I hope so. But I have to be honest, it seems as though the two are constantly pitted at odds with each other. Leaders don’t think they have time for kindness. It’s viewed as a luxury or worse yet, not important. For some reason, people believe that to be a successful leader one must not show any signs of vulnerability. And kindness is commonly linked to vulnerability. Leaders are typically characterized as being tough, unwavering and dogged or aloof, distant and removed. In either case, there’s no room for kindness. It’s too wimpy. It’s too new age. It’s too nice. And yet, overwhelmingly people want to work for someone who will support and respect them…being kind. That’s what motivates people, even more so than money. Why is such a simple concept so difficult to put in practice?
There is no evidence to suggest that a leader can’t be focused, decisive and clear about their vision and yet at the same time treat people with a level of compassion and dignity. In fact, this is a common theme in all leadership books and training. And yet the realities of business suggest otherwise. I was recently working with a team and our first exercise was to acknowledge a characteristic you most admire about your other team members. When we were finished everyone was smiling and seemingly refreshed. I asked, “what just happened”. And the response, “it feels good to say and hear positive things about each other and ourselves. That’s something we never do.” The tenor of our meeting changed from that point. People were engaged, more open and ready to tackle a tough task. In fact, they demanded that this be incorporated into their team culture moving forward.

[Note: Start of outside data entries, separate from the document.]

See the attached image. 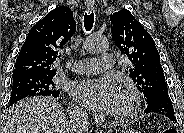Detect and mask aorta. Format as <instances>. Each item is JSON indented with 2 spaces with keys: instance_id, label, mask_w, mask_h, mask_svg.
Segmentation results:
<instances>
[{
  "instance_id": "aorta-1",
  "label": "aorta",
  "mask_w": 184,
  "mask_h": 133,
  "mask_svg": "<svg viewBox=\"0 0 184 133\" xmlns=\"http://www.w3.org/2000/svg\"><path fill=\"white\" fill-rule=\"evenodd\" d=\"M109 47L108 41L104 36L89 35L83 43V48L90 54H98L106 51Z\"/></svg>"
}]
</instances>
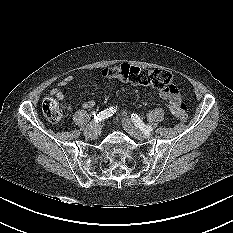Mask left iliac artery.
Listing matches in <instances>:
<instances>
[{"label": "left iliac artery", "instance_id": "obj_1", "mask_svg": "<svg viewBox=\"0 0 233 233\" xmlns=\"http://www.w3.org/2000/svg\"><path fill=\"white\" fill-rule=\"evenodd\" d=\"M131 119L134 122L135 126L138 127L140 130L144 132H151L153 130L152 126L144 124L137 114H132Z\"/></svg>", "mask_w": 233, "mask_h": 233}]
</instances>
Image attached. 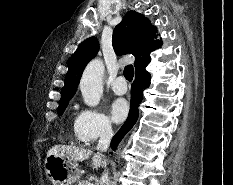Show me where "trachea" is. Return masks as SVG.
<instances>
[{
  "label": "trachea",
  "instance_id": "3493384b",
  "mask_svg": "<svg viewBox=\"0 0 233 185\" xmlns=\"http://www.w3.org/2000/svg\"><path fill=\"white\" fill-rule=\"evenodd\" d=\"M124 76L128 81H132L134 76V68L132 65H128L124 68Z\"/></svg>",
  "mask_w": 233,
  "mask_h": 185
}]
</instances>
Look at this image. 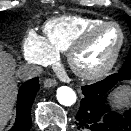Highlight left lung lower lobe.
I'll list each match as a JSON object with an SVG mask.
<instances>
[{
	"instance_id": "1",
	"label": "left lung lower lobe",
	"mask_w": 131,
	"mask_h": 131,
	"mask_svg": "<svg viewBox=\"0 0 131 131\" xmlns=\"http://www.w3.org/2000/svg\"><path fill=\"white\" fill-rule=\"evenodd\" d=\"M131 80V68L119 70L92 85L82 86L84 98L75 115L78 131H131V108L122 112L113 111L104 100V95L120 81Z\"/></svg>"
}]
</instances>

Kindness doesn’t have to be soft and wimp-like. There is a place for kindness and I’d like to offer up three ways it can be incorporated into you leadership style.

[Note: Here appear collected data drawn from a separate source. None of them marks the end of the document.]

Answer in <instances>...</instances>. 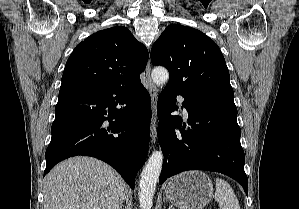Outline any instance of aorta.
Masks as SVG:
<instances>
[{
    "label": "aorta",
    "instance_id": "obj_1",
    "mask_svg": "<svg viewBox=\"0 0 299 209\" xmlns=\"http://www.w3.org/2000/svg\"><path fill=\"white\" fill-rule=\"evenodd\" d=\"M152 80L157 85H163L167 83L169 79V73L164 67H155L151 73ZM163 153L161 150L154 151L145 165L139 183V203L140 209H151L153 204V197L158 182L162 165H163Z\"/></svg>",
    "mask_w": 299,
    "mask_h": 209
}]
</instances>
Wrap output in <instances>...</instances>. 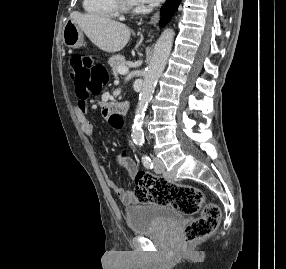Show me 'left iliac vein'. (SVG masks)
<instances>
[{
    "mask_svg": "<svg viewBox=\"0 0 286 269\" xmlns=\"http://www.w3.org/2000/svg\"><path fill=\"white\" fill-rule=\"evenodd\" d=\"M154 169L157 173H164L165 174V166L161 159L154 158Z\"/></svg>",
    "mask_w": 286,
    "mask_h": 269,
    "instance_id": "4c4485c4",
    "label": "left iliac vein"
}]
</instances>
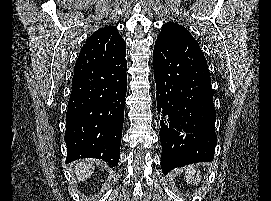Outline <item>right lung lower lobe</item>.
I'll return each mask as SVG.
<instances>
[{
	"label": "right lung lower lobe",
	"instance_id": "98d812e1",
	"mask_svg": "<svg viewBox=\"0 0 271 201\" xmlns=\"http://www.w3.org/2000/svg\"><path fill=\"white\" fill-rule=\"evenodd\" d=\"M126 44L121 37L92 34L75 64L66 113V163L98 158L115 167L127 91Z\"/></svg>",
	"mask_w": 271,
	"mask_h": 201
}]
</instances>
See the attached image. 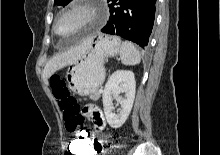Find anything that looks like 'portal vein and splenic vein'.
Listing matches in <instances>:
<instances>
[{"label": "portal vein and splenic vein", "instance_id": "obj_1", "mask_svg": "<svg viewBox=\"0 0 220 155\" xmlns=\"http://www.w3.org/2000/svg\"><path fill=\"white\" fill-rule=\"evenodd\" d=\"M99 93H102V89H99Z\"/></svg>", "mask_w": 220, "mask_h": 155}]
</instances>
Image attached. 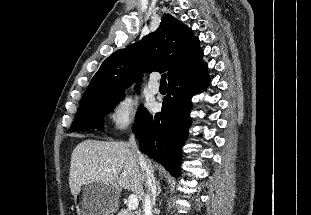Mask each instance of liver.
<instances>
[{
  "label": "liver",
  "instance_id": "obj_1",
  "mask_svg": "<svg viewBox=\"0 0 311 215\" xmlns=\"http://www.w3.org/2000/svg\"><path fill=\"white\" fill-rule=\"evenodd\" d=\"M150 168L151 162L148 161ZM88 182L111 184L119 190H130L144 200L145 177L127 142H105L86 139L71 155L69 186L75 197Z\"/></svg>",
  "mask_w": 311,
  "mask_h": 215
}]
</instances>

We are all moving at lightening fast speed. Action and results are the prize. However, people will respond when they feel seen and heard. To do this is very simple, as a leader put your focus on the person with whom you are speaking. That means, putting down your smart phone, moving away from your computer and making eye contact. Listen to what they have to say. To reinforce that you are truly listening, replay back what you are hearing.
From my very informal poll of senior folks, the number one thing they want from their boss is support. When people feel supported they are able to focus on doing their best work and creating a great environment for their folks. Let your folks know that you believe in them and trust their judgment. This can also be done by offering to lend assistance (and mean it) especially during high-pressure situations. Just the thought of knowing you have their back will give them the inner strength to keep going and persevere through the tough times.
People want to feel recognized and their contributions valued. While this can be done with formal corporate-wide initiatives, it is very potent when done on a personal level delivered with heart and enthusiasm. This is more than saying “thank-you”. When you acknowledge a personal trait such as calmness, resourcefulness, creativity, people now have access to that trait and know it’s valued. In fact the shorter it is the more it will be heard and felt. “Julia, I appreciate your ability to tackle the tough problems”.